A mulher despertou de um sonho de liberdade quando pegou, a primeira vez, numa bicicleta, e percebeu que poderia escolher ter o mundo onde quisesse e ainda assim fazer parte desse mundo, que também é dela. A verdade é que o mundo nem sempre está onde deveria estar e ainda há muito a fazer para que a rotação seja igual para todos. Para contrariar essa rotação, a mulher pegou na sua bicicleta e foi para as ruas, circular e ir “contra” as coisas.

Ser mulher e pedalar em Braga é uma “contra” corrente com que me deparo cada dia e que assumo o papel de transformação. Foi a maneira que arranjei de me sentir mais parte desta cidade, de incluí-la e descobri-la.

A maneira como a mulher vive a bicicleta é particular e especial. A bicicleta transforma-se, nas nossas pernas, num verdadeiro meio de afirmação individual, dá-nos energia para ultrapassar algumas barreiras psicológicas, que muitas vezes nos impedem de sermos mais corajosas e livres.

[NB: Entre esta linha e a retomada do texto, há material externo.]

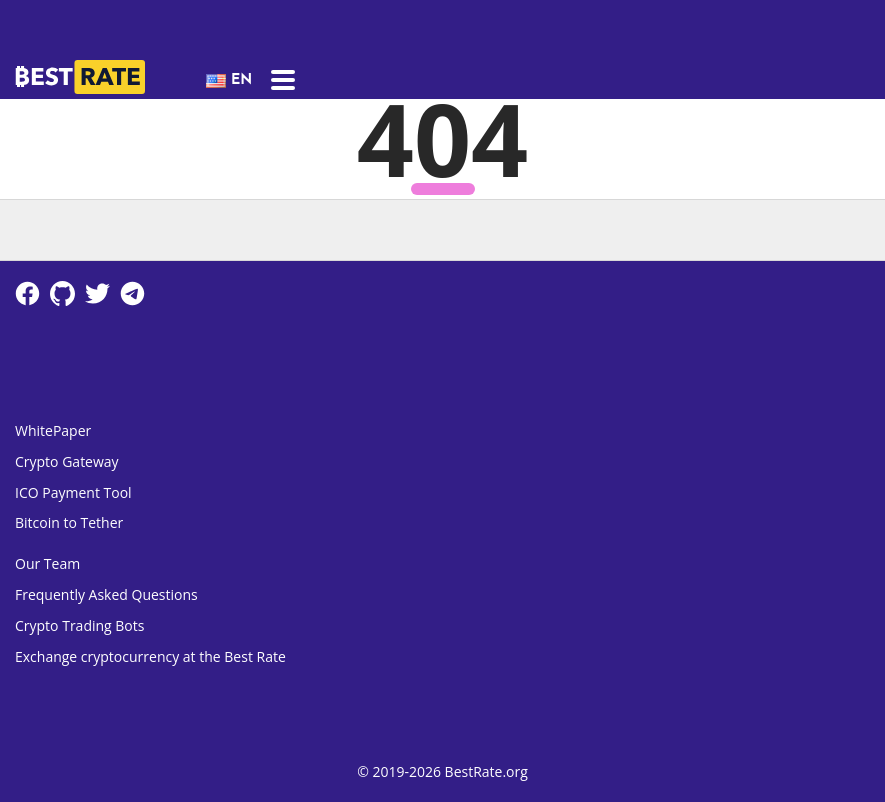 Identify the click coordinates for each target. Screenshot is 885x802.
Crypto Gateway (67, 461)
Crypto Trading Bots (79, 625)
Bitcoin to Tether (69, 522)
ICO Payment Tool (73, 492)
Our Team (47, 563)
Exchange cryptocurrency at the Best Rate (150, 656)
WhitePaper (53, 430)
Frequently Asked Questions (106, 594) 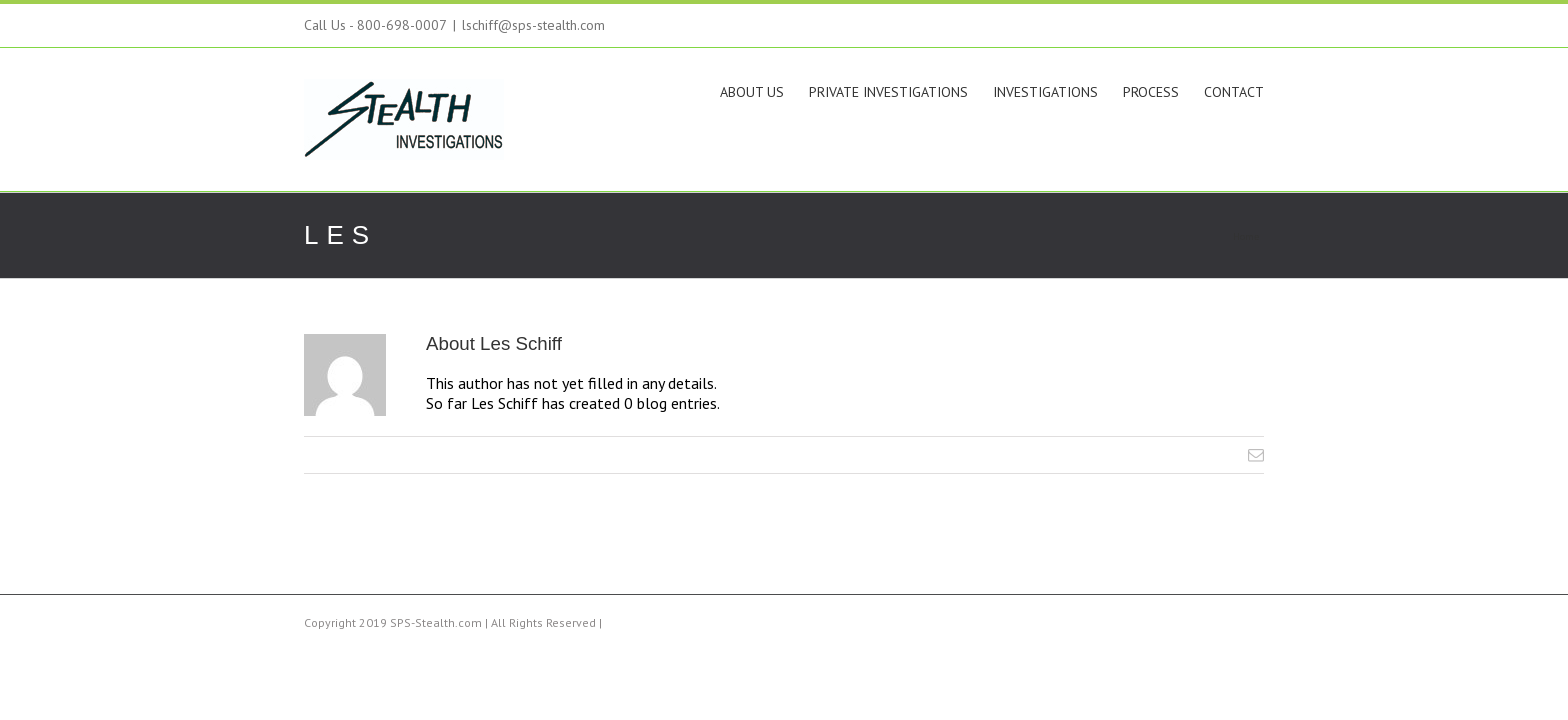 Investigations (1005, 92)
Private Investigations (828, 92)
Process (1131, 92)
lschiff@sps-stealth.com (533, 25)
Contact (1234, 92)
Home (1246, 236)
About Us (672, 92) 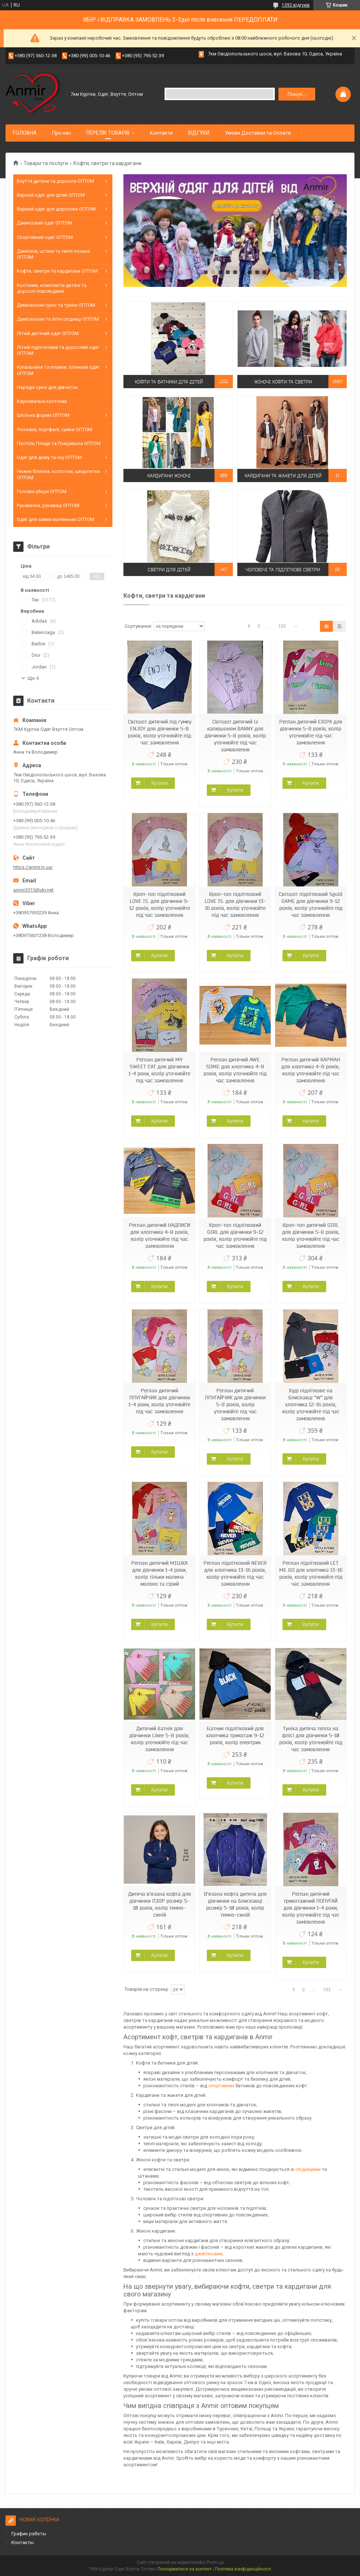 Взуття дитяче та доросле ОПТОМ (55, 181)
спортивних (221, 2085)
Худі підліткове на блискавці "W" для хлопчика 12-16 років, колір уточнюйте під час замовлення (310, 1404)
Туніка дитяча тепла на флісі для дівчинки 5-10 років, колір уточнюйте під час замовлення (310, 1739)
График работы (28, 2533)
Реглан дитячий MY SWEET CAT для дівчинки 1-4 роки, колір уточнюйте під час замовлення (159, 1070)
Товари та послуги (46, 163)
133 (282, 626)
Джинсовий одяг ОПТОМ (44, 223)
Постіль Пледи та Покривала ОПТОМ (59, 443)
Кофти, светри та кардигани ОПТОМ (57, 271)
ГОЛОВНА (25, 133)
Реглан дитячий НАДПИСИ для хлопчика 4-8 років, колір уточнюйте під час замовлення (159, 1235)
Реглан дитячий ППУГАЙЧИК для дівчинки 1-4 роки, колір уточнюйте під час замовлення (159, 1401)
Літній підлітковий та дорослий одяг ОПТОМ (58, 350)
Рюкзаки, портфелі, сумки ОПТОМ (54, 429)
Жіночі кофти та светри (283, 381)
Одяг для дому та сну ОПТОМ (49, 457)
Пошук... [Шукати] (297, 94)
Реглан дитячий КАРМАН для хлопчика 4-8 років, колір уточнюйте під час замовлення (310, 1070)
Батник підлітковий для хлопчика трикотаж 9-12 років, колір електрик (235, 1735)
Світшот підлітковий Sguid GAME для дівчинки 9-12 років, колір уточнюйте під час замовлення (310, 904)
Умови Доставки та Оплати (258, 133)
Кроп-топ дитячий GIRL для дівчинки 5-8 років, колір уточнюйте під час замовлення (310, 1235)
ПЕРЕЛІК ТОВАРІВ (108, 133)
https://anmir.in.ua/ (33, 867)
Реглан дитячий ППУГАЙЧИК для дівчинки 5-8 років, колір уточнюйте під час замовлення (235, 1404)
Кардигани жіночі (169, 475)
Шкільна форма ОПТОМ (43, 415)
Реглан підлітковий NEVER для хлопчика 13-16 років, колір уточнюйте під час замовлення (235, 1573)
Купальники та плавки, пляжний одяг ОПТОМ (58, 370)
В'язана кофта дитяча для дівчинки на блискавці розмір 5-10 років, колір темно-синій (235, 1904)
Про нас (61, 133)
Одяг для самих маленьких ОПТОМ (55, 519)
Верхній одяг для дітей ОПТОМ (51, 195)
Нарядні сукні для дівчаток (47, 387)
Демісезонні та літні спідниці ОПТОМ (58, 319)
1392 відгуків (296, 5)
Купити (159, 783)
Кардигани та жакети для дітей (283, 475)
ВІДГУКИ (198, 133)
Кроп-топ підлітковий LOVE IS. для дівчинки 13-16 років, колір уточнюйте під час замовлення (235, 904)
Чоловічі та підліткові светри (283, 569)
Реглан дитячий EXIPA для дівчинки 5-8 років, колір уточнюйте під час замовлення (310, 732)
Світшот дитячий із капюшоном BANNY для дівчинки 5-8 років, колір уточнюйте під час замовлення (235, 736)
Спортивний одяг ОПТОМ (45, 237)
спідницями (308, 2169)
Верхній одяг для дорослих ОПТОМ (56, 209)
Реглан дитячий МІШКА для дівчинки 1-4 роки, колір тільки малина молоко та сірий (159, 1573)
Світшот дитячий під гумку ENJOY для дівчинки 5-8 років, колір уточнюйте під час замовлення (159, 732)
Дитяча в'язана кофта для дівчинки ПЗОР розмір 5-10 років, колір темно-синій (159, 1904)
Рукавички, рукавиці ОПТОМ (48, 505)
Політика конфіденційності (243, 2569)
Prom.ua (215, 2562)
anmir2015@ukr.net (33, 890)
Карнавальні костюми (42, 401)
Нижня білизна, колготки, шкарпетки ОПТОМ (58, 474)
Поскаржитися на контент (185, 2569)
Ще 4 (33, 678)
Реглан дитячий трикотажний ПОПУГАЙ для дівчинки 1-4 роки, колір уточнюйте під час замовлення (310, 1908)
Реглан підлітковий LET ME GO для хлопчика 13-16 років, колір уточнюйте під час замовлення (310, 1573)
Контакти (161, 133)
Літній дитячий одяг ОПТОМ (48, 333)
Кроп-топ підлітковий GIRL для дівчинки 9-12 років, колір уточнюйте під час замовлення (235, 1235)
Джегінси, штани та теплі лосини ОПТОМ (53, 254)
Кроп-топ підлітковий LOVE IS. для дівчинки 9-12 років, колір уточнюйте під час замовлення (159, 904)
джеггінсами (208, 2253)
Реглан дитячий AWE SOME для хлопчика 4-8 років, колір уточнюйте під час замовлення (235, 1070)
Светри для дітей (169, 569)
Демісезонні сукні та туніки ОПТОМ (56, 305)
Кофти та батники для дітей (169, 381)
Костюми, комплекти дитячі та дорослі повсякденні (51, 288)
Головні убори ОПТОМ (41, 491)
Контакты (22, 2542)
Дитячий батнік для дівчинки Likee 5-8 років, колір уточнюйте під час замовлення (159, 1739) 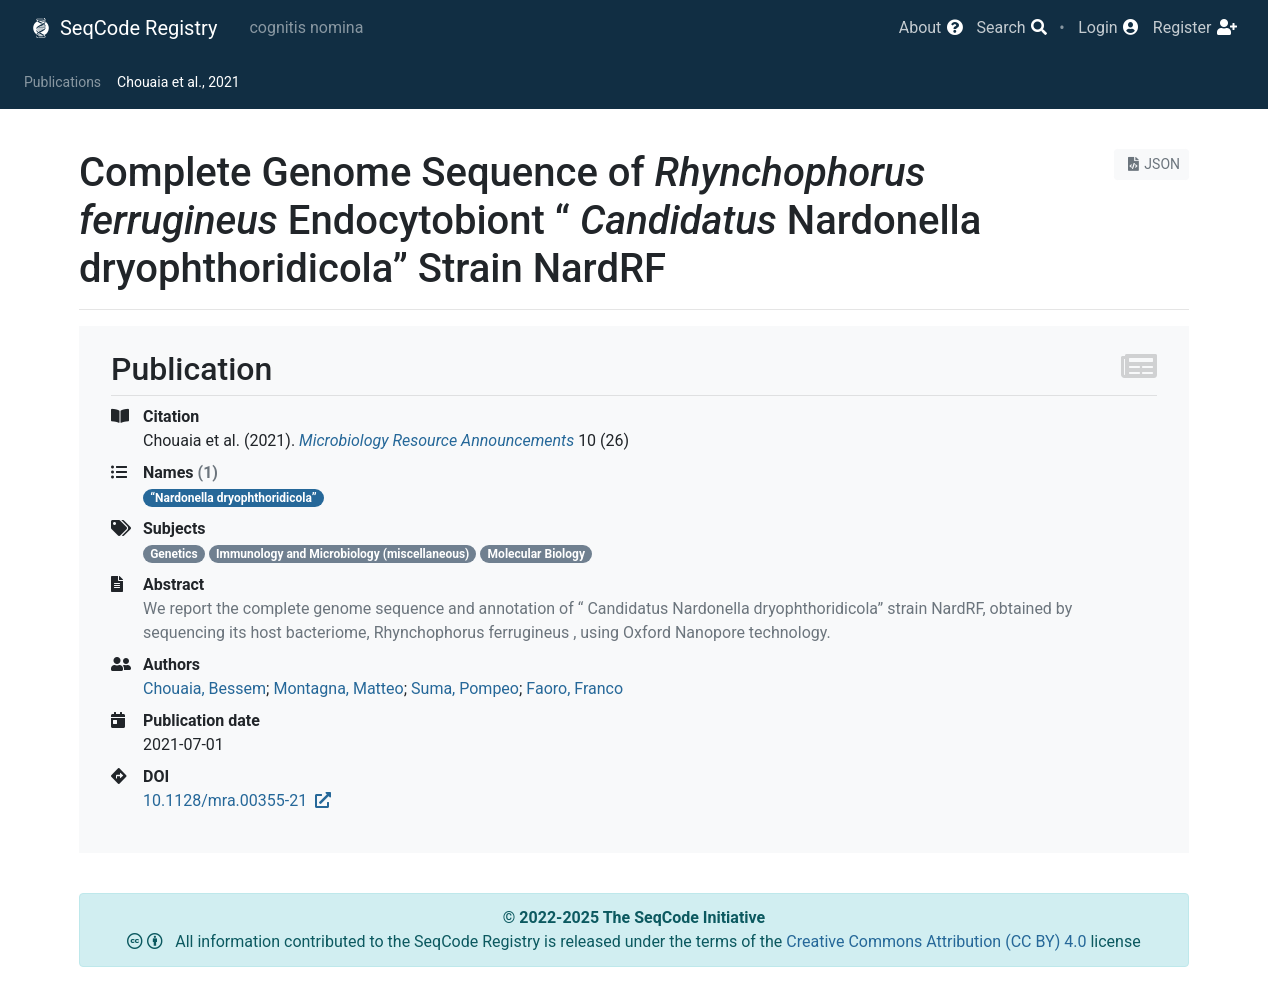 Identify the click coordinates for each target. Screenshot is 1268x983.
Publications (62, 82)
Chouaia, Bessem (204, 688)
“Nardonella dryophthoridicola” (233, 498)
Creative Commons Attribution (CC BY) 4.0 (938, 941)
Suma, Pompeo (465, 688)
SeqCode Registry (124, 28)
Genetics (174, 554)
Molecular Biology (536, 554)
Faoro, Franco (574, 688)
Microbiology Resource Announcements (436, 440)
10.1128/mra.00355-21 (237, 800)
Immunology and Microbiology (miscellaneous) (342, 554)
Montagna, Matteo (338, 688)
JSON (1151, 164) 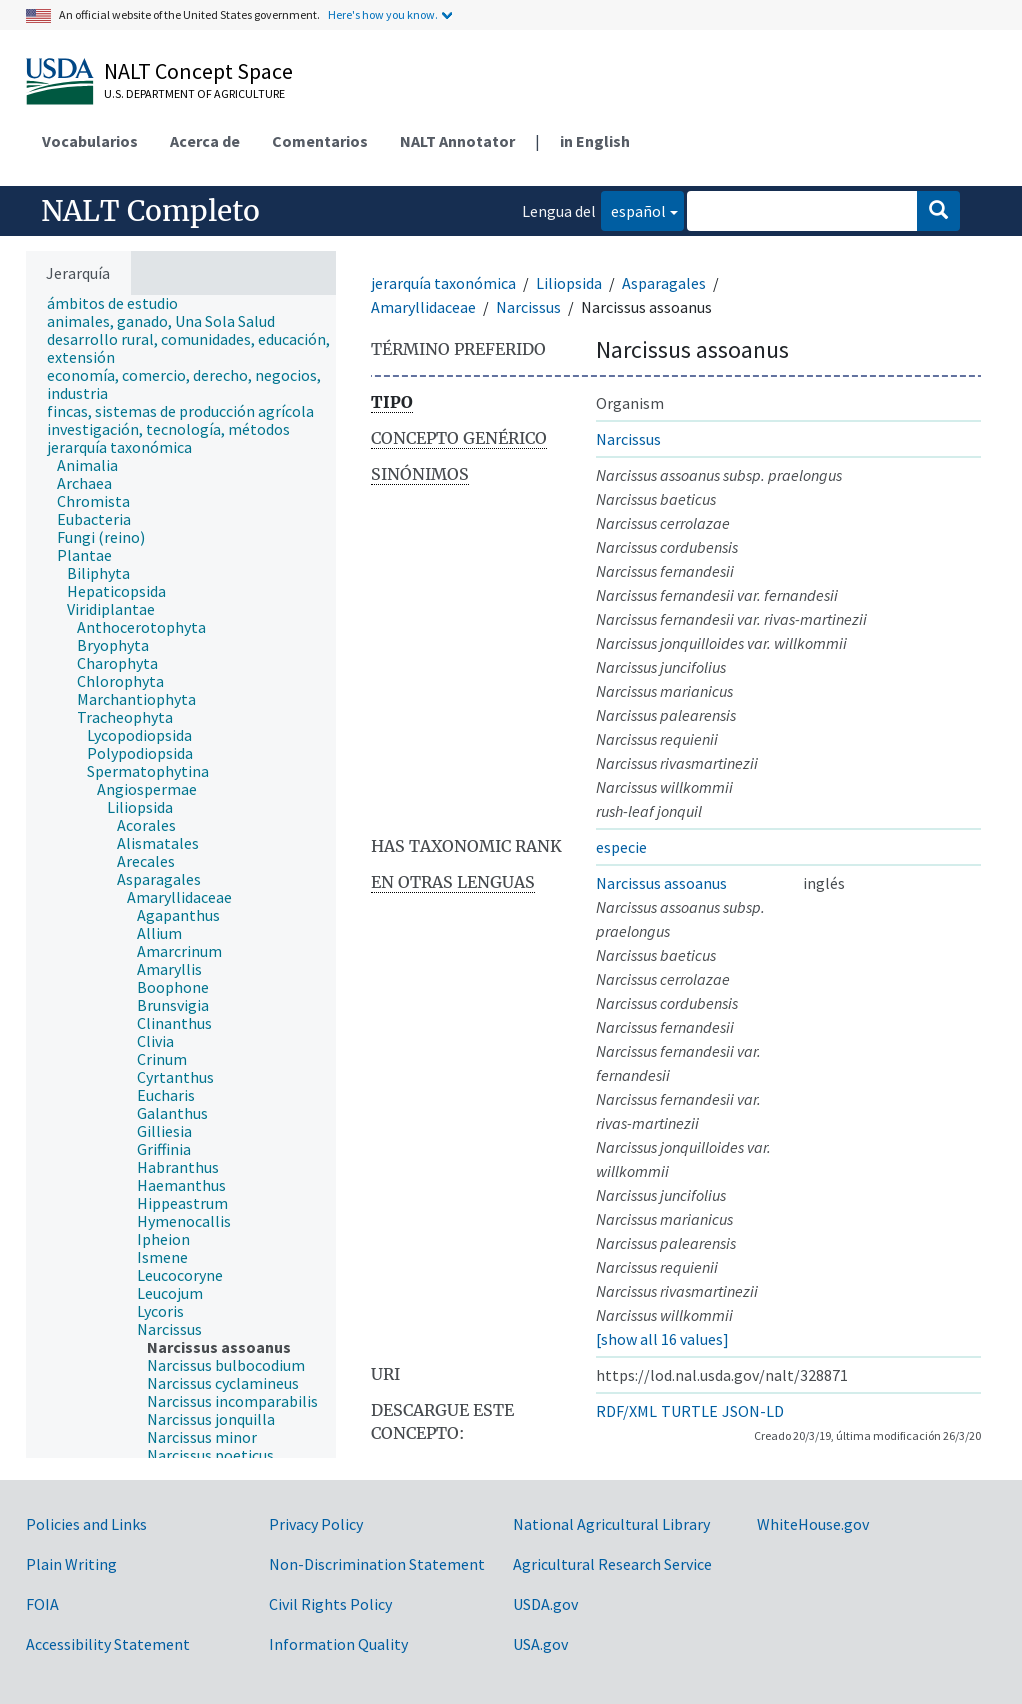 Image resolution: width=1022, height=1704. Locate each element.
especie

O que mais me fascina nas minhas deslocações diárias é quando passo por uma menina pequena e vejo no seu olhar o espanto e encanto de ver, uma outra menina, como ela, a andar de bicicleta. São muitas as vezes que ao passar ouço “mãe, olha uma senhora a andar de bicicleta!”. Fico feliz que por alguns momentos e inconscientemente surja uma reflexão. A realidade é que há muitas mulheres que não se sentem capazes ou seguras de pegar numa bicicleta, por vezes, porque nunca foram encorajadas a isso.

É importante experimentar, aceitar o desafio, e rápido percebemos que ao ultrapassar essa barreira, que pode ser uma subida que nos parece impossível ou uma estrada em paralelo que nos vai fazer tremer, vamos contagiar muitas outras áreas da nossa vida com essa superação e a cada dia estaremos mais motivadas e fortes.

O que noto, no geral, é que os condutores são mais condescendentes quando veem uma mulher de bicicleta na estrada, ouve-se comentários encorajadores e elogios que nos fazem pedalar a sorrir. No entanto também ainda se ouve coisas desagradáveis ou atrevimentos desconfortáveis, homens que se afirmam através do seu carro e que se incomodam com a independência sobre duas rodas das mulheres. Em parte, é possível que isto aconteça por ainda não ser comum ver mulheres a andarem de bicicleta na nossa cidade. Em cidades como Aveiro, em que se vê mulheres de todas as idades a se deslocarem de bicicleta essas diferenças não são tão visíveis, porque é uma prática comum

Percebo que uma cidade investe na mobilidade quando homens e mulheres se fundem no papel de ciclistas numa cidade preparada para os receber. Espero que no futuro existam tantas mulheres a andar de bicicleta em Braga que se torne completamente normal e que isto não precise de ser assunto.